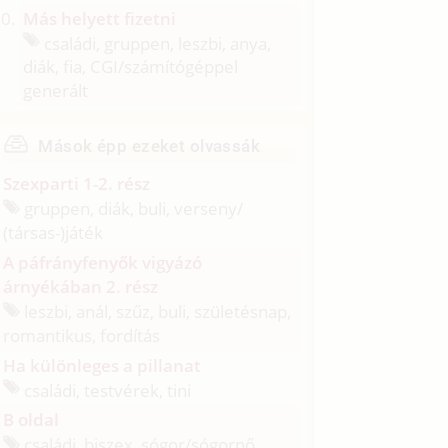
Más helyett fizetni
családi, gruppen, leszbi, anya,
diák, fia, CGI/
számítógéppel
generált
Mások épp ezeket olvassák
Szexparti 1-2. rész
gruppen, diák, buli, verseny/
(társas-)játék
A páfrányfenyők vigyázó
árnyékában 2. rész
leszbi, anál, szűz, buli, születésnap,
romantikus, fordítás
Ha különleges a pillanat
családi, testvérek, tini
B oldal
családi, biszex, sógor/
sógornő,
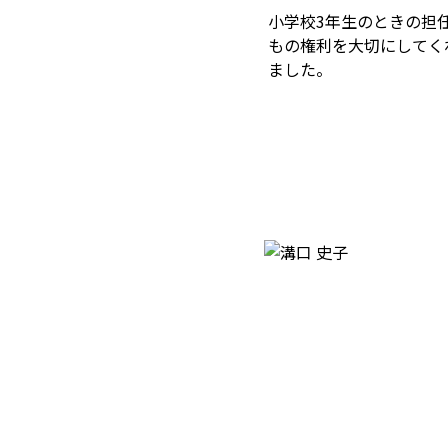
小学校3年生のときの担
もの権利を大切にしてく
ました。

→ What the task asks
Set down, word for word, the full listing above, and carry over no pictures.

→ Response below
Más helyett fizetni
családi, gruppen, leszbi, anya,
diák, fia, CGI/
számítógéppel
generált
Mások épp ezeket olvassák
Szexparti 1-2. rész
gruppen, diák, buli, verseny/
(társas-)játék
A páfrányfenyők vigyázó
árnyékában 2. rész
leszbi, anál, szűz, buli, születésnap,
romantikus, fordítás
Ha különleges a pillanat
családi, testvérek, tini
B oldal
családi, biszex, sógor/
sógornő,
小学校3年生のときの担
もの権利を大切にしてく
ました。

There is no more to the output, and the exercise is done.